But then we get home. We dump out the pile of receipts we’ve accumulated and try to make some sort of order from the chaos. We pull out a notebook and start sorting the receipts, writing down the details that justify each expense. Through the fog of time, we try to remember the specifics of Tuesday’s dinner. “Why was that meal so expensive? Was I just super hungry or did I take out a prospective client? If it was a client, who was it? Management will want to know so Sales can follow up. Arrrgh! I should have taken better notes.”
Then, we submit our somewhat less jumbled up pile of receipts to our manager or our accounting office. We feel bad as they complain about the work we’ve added to their day, and we possibly argue about the expenses they can’t reimburse us.
And as accountants and managers, we’ve all been in the position of having piles of receipts thrown at us in the hopes that we will make enough sense of them to pay our employees their due.
If that sounds familiar, then our free Expense Report Form can help!

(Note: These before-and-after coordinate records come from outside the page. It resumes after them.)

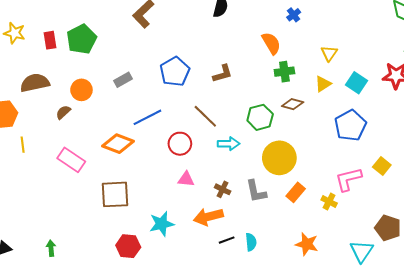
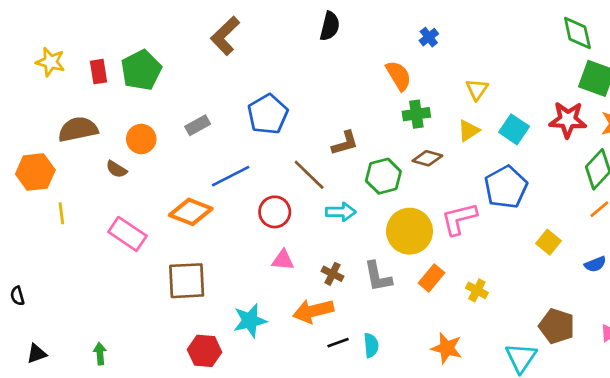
brown L-shape: (223, 74) -> (345, 143), moved
brown semicircle: (63, 112) -> (116, 169), turned -105
pink L-shape: (348, 179) -> (459, 219), moved

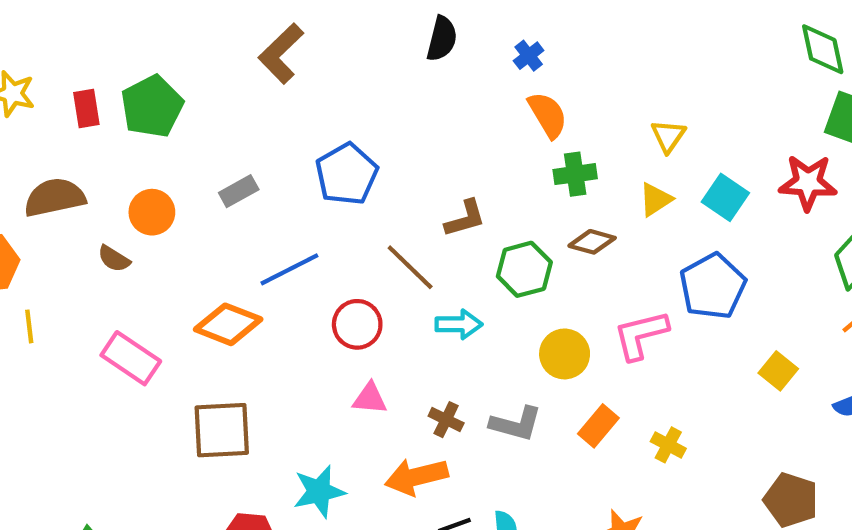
blue cross: (429, 37) -> (529, 56), moved
yellow circle: (410, 231) -> (565, 354), size x0.7
gray L-shape: (378, 277) -> (516, 424), turned -64

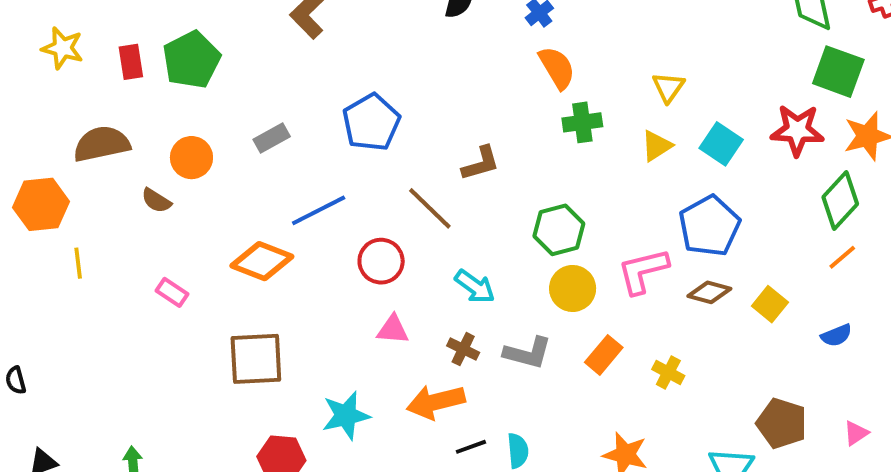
brown diamond: (592, 242) -> (709, 292), moved
green hexagon: (524, 269) -> (559, 230), moved
cyan arrow: (459, 324) -> (475, 287), moved, turned 36
pink rectangle: (131, 358) -> (172, 292), size x0.6

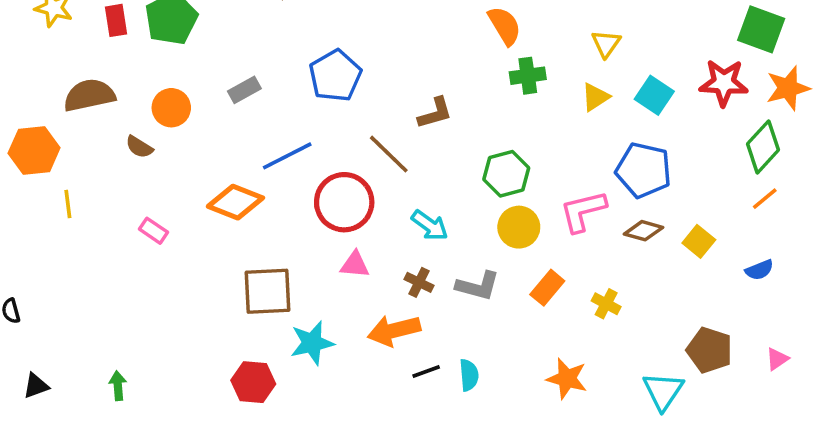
blue pentagon: (709, 226) -> (644, 170), turned -30
red circle: (381, 261) -> (344, 202), size x1.4
brown square: (256, 359) -> (268, 291), moved

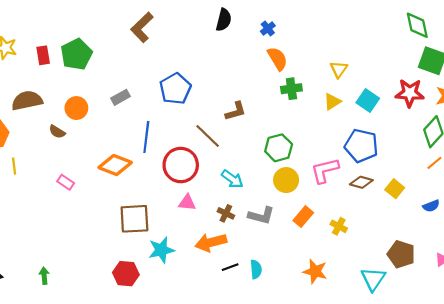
blue line: (287, 156) -> (146, 137), turned -56

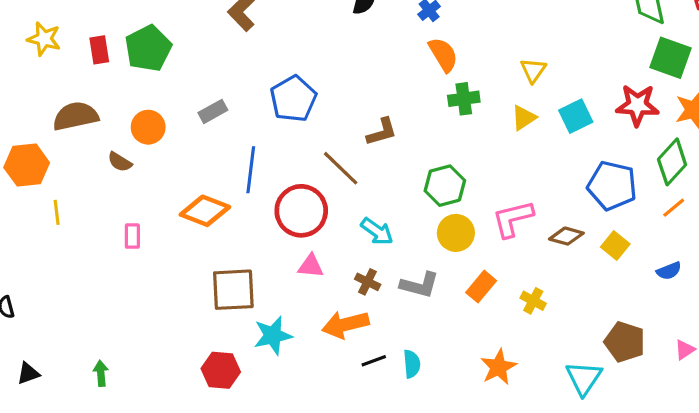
cyan square: (368, 101) -> (576, 116), turned 30
blue pentagon: (361, 146) -> (612, 186), moved
pink rectangle: (66, 182) -> (132, 236), turned 56
orange star: (315, 271) -> (498, 367), turned 30

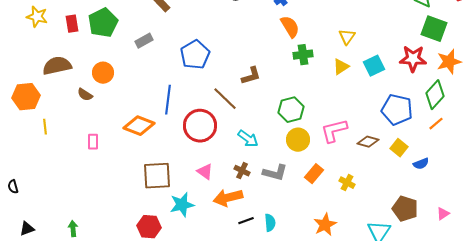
gray rectangle: (213, 111) -> (144, 41), moved
pink triangle: (311, 266) -> (205, 172), moved, turned 30
blue semicircle: (669, 271) -> (421, 164), moved

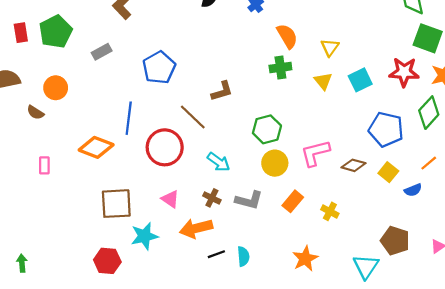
orange semicircle: (290, 27) -> (287, 36), moved
yellow triangle: (341, 67) -> (323, 81), turned -36
orange line: (436, 124) -> (429, 163), moved

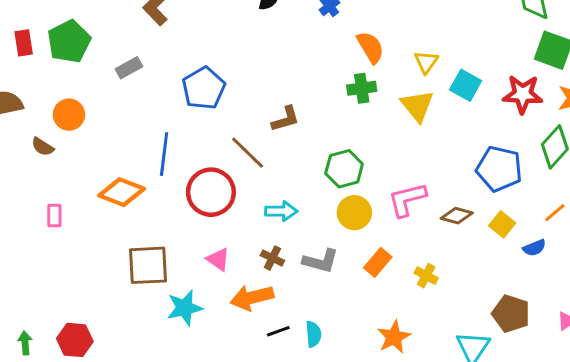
cyan square: (360, 80) -> (466, 85), moved, turned -35
yellow triangle: (323, 81) -> (417, 106), size x1.4
cyan arrow: (219, 162) -> (281, 211), turned -35
red hexagon: (107, 261) -> (75, 340), moved

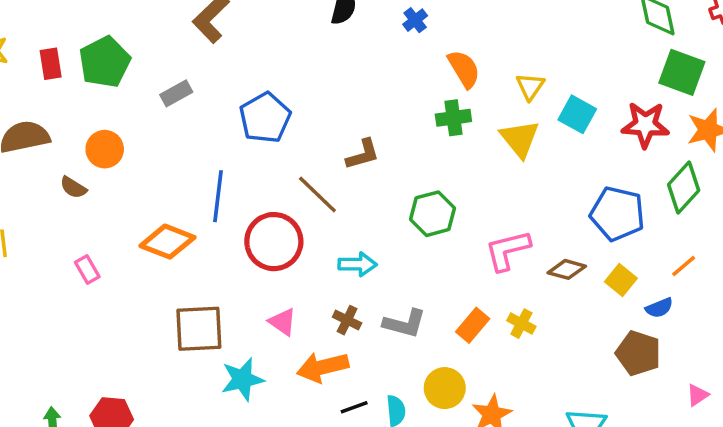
yellow circle: (354, 213) -> (445, 388), moved
pink rectangle: (54, 216) -> (87, 269), turned -30
yellow cross: (426, 276) -> (521, 324), moved
brown pentagon: (511, 314) -> (638, 353), moved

For employees, it eases the pain of organizing travel expenses. For employers, it can double as your expense reimbursement form, or a travel expense report. When all of your employees use a standardized form, it not only makes things easier for them, but it also makes the job easier for your accounting department. Once your employees create an expense report and submit it, with verifiable receipts, you can then use the form to directly reimburse employee expenditures.
And remember - business trips can be both productive and fun! Especially for employees who don’t travel full time. They break up the daily work routine, help work feel more dynamic, and allow great opportunities for networking. Whether through interacting with peers or potential clients, business trips can remind us that there’s relevance in what we do outside the walls of our business office.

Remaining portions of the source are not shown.